Saved entries
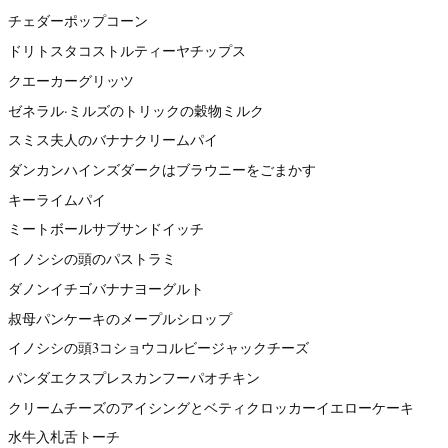
チェダーポップコーン
ドリトスタコストルティーヤチップス
クエーカーグリッツ
ゼネラル·ミルズのトリックの穀物ミルク
スミス夫人のバナナクリームパイ
ダンカンハインズダークはブラウニーをごまかす
キーライムパイ
ミートボールサブサンドイッチ
イノシシの頭のパストラミ
ダノンイチゴバナナヨーグルト
叔母パンケーキのメープルシロップ
イノシシの頭3コショウコルビージャックチーズ
パンダエクスプレスカンフーパオチキン
クリームチーズのアイシングとベティクロッカーイエローケーキ
水牛入札舌トーチ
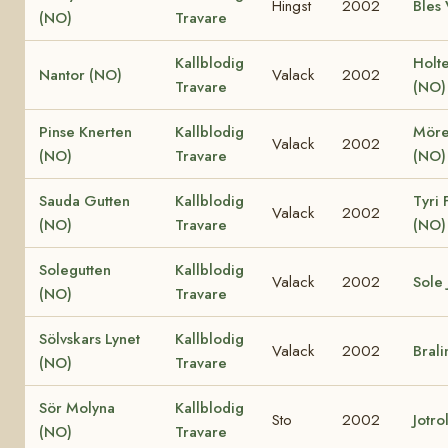
Hingst
2002
Bles 
(NO)
Travare
Kallblodig
Holt
Nantor (NO)
Valack
2002
Travare
(NO)
Pinse Knerten
Kallblodig
Möre
Valack
2002
(NO)
Travare
(NO)
Sauda Gutten
Kallblodig
Tyri 
Valack
2002
(NO)
Travare
(NO)
Solegutten
Kallblodig
Valack
2002
Sole 
(NO)
Travare
Sölvskars Lynet
Kallblodig
Valack
2002
Brali
(NO)
Travare
Sör Molyna
Kallblodig
Sto
2002
Jotro
(NO)
Travare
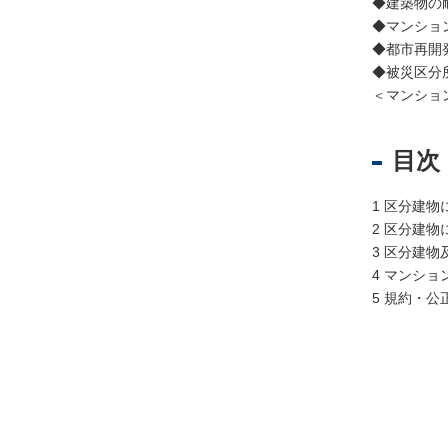
◆建築物の
◆マンショ
◆都市再開
不
◆被災区分
動
＜マンショ
産
登
記
目次
境
1 区分建
界
2 区分建
・
3 区分建
地
4 マンシ
図
5 規約・公
・
測
量
商
業
・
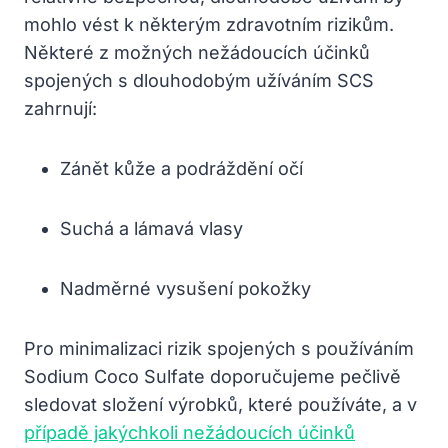
mohlo vést k některým zdravotním rizikům.
Některé z možných nežádoucích účinků
spojených s dlouhodobým užíváním SCS
zahrnují:
Zánět kůže a podráždění očí
Suchá a lámavá vlasy
Nadměrné vysušení pokožky
Pro minimalizaci rizik spojených s používáním
Sodium Coco Sulfate doporučujeme pečlivě
sledovat složení výrobků, které používáte, a v
případě jakýchkoli nežádoucích účinků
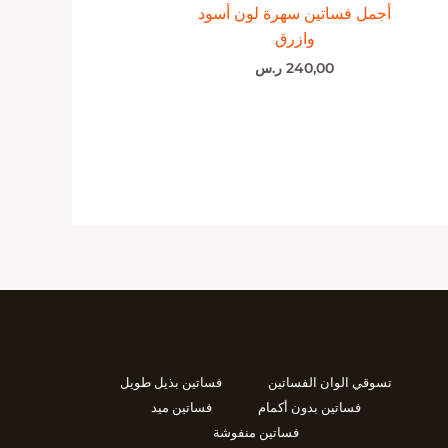
أجمل فساتين سهرة لون أسود
وازرق
240,00
ر.س
تسوقي الوان الفساتين
فساتين بذيل طويل
فساتين بدون أكمام
فساتين ميد
فساتين منفوشة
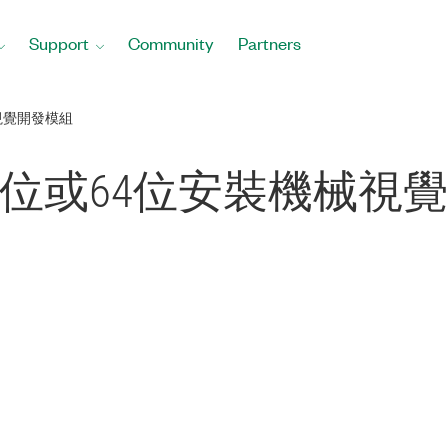
Support
Community
Partners
械視覺開發模組
W 32位或64位安裝機械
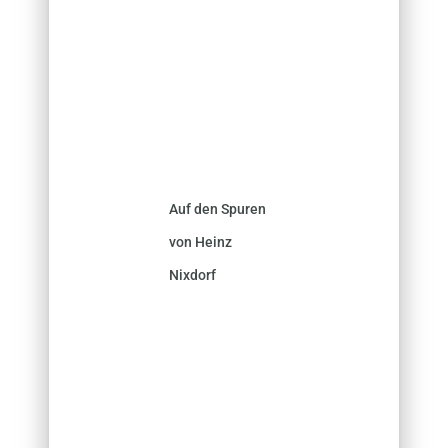
Auf den Spuren
von Heinz
Nixdorf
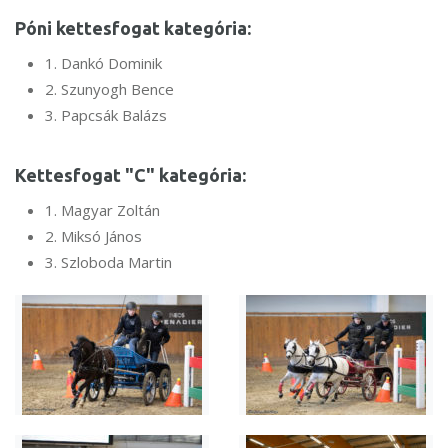
Póni kettesfogat kategória:
1. Dankó Dominik
2. Szunyogh Bence
3. Papcsák Balázs
Kettesfogat "C" kategória:
1. Magyar Zoltán
2. Miksó János
3. Szloboda Martin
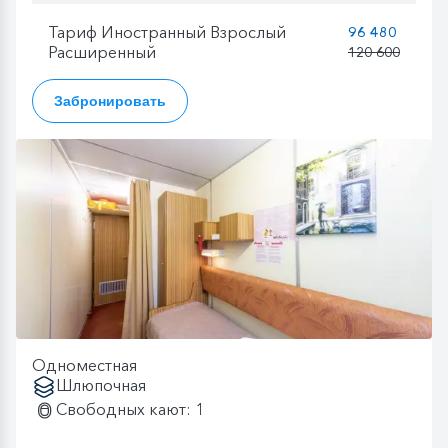
Тариф Иностранный Взрослый
96 480
Расширенный
120 600
Забронировать
Одноместная
Шлюпочная
Свободных кают: 1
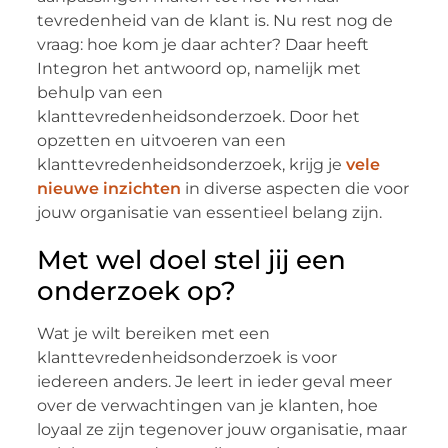
tevredenheid van de klant is. Nu rest nog de
vraag: hoe kom je daar achter? Daar heeft
Integron het antwoord op, namelijk met
behulp van een
klanttevredenheidsonderzoek. Door het
opzetten en uitvoeren van een
klanttevredenheidsonderzoek, krijg je
vele
nieuwe inzichten
in diverse aspecten die voor
jouw organisatie van essentieel belang zijn.
Met wel doel stel jij een
onderzoek op?
Wat je wilt bereiken met een
klanttevredenheidsonderzoek is voor
iedereen anders. Je leert in ieder geval meer
over de verwachtingen van je klanten, hoe
loyaal ze zijn tegenover jouw organisatie, maar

* **TASK INSTRUCTIONS**
Give every line of the data above again as it stands; the pictures stay out.

* **SOLUTION TO THIS TASK**
チェダーポップコーン
ドリトスタコストルティーヤチップス
クエーカーグリッツ
ゼネラル·ミルズのトリックの穀物ミルク
スミス夫人のバナナクリームパイ
ダンカンハインズダークはブラウニーをごまかす
キーライムパイ
ミートボールサブサンドイッチ
イノシシの頭のパストラミ
ダノンイチゴバナナヨーグルト
叔母パンケーキのメープルシロップ
イノシシの頭3コショウコルビージャックチーズ
パンダエクスプレスカンフーパオチキン
クリームチーズのアイシングとベティクロッカーイエローケーキ
水牛入札舌トーチ
Hingst
2002
Bles 
(NO)
Travare
Kallblodig
Holt
Nantor (NO)
Valack
2002
Travare
(NO)
Pinse Knerten
Kallblodig
Möre
Valack
2002
(NO)
Travare
(NO)
Sauda Gutten
Kallblodig
Tyri 
Valack
2002
(NO)
Travare
(NO)
Solegutten
Kallblodig
Valack
2002
Sole 
(NO)
Travare
Sölvskars Lynet
Kallblodig
Valack
2002
Brali
(NO)
Travare
Sör Molyna
Kallblodig
Sto
2002
Jotro
(NO)
Travare
◆建築物の
◆マンショ
◆都市再開
不
◆被災区分
動
＜マンショ
産
登
記
目次
境
1 区分建
界
2 区分建
・
3 区分建
地
4 マンシ
図
5 規約・公
・
測
量
商
業
・
mohlo vést k některým zdravotním rizikům.
Některé z možných nežádoucích účinků
spojených s dlouhodobým užíváním SCS
zahrnují:
Zánět kůže a podráždění očí
Suchá a lámavá vlasy
Nadměrné vysušení pokožky
Pro minimalizaci rizik spojených s používáním
Sodium Coco Sulfate doporučujeme pečlivě
sledovat složení výrobků, které používáte, a v
případě jakýchkoli nežádoucích účinků
أجمل فساتين سهرة لون أسود
وازرق
240,00
ر.س
تسوقي الوان الفساتين
فساتين بذيل طويل
فساتين بدون أكمام
فساتين ميد
فساتين منفوشة
Support
Community
Partners
械視覺開發模組
W 32位或64位安裝機械
Auf den Spuren
von Heinz
Nixdorf
Póni kettesfogat kategória:
1. Dankó Dominik
2. Szunyogh Bence
3. Papcsák Balázs
Kettesfogat "C" kategória:
1. Magyar Zoltán
2. Miksó János
3. Szloboda Martin
Тариф Иностранный Взрослый
96 480
Расширенный
120 600
Забронировать
Одноместная
Шлюпочная
Свободных кают: 1
tevredenheid van de klant is. Nu rest nog de
vraag: hoe kom je daar achter? Daar heeft
Integron het antwoord op, namelijk met
behulp van een
klanttevredenheidsonderzoek. Door het
opzetten en uitvoeren van een
klanttevredenheidsonderzoek, krijg je
vele
nieuwe inzichten
in diverse aspecten die voor
jouw organisatie van essentieel belang zijn.
Met wel doel stel jij een
onderzoek op?
Wat je wilt bereiken met een
klanttevredenheidsonderzoek is voor
iedereen anders. Je leert in ieder geval meer
over de verwachtingen van je klanten, hoe
loyaal ze zijn tegenover jouw organisatie, maar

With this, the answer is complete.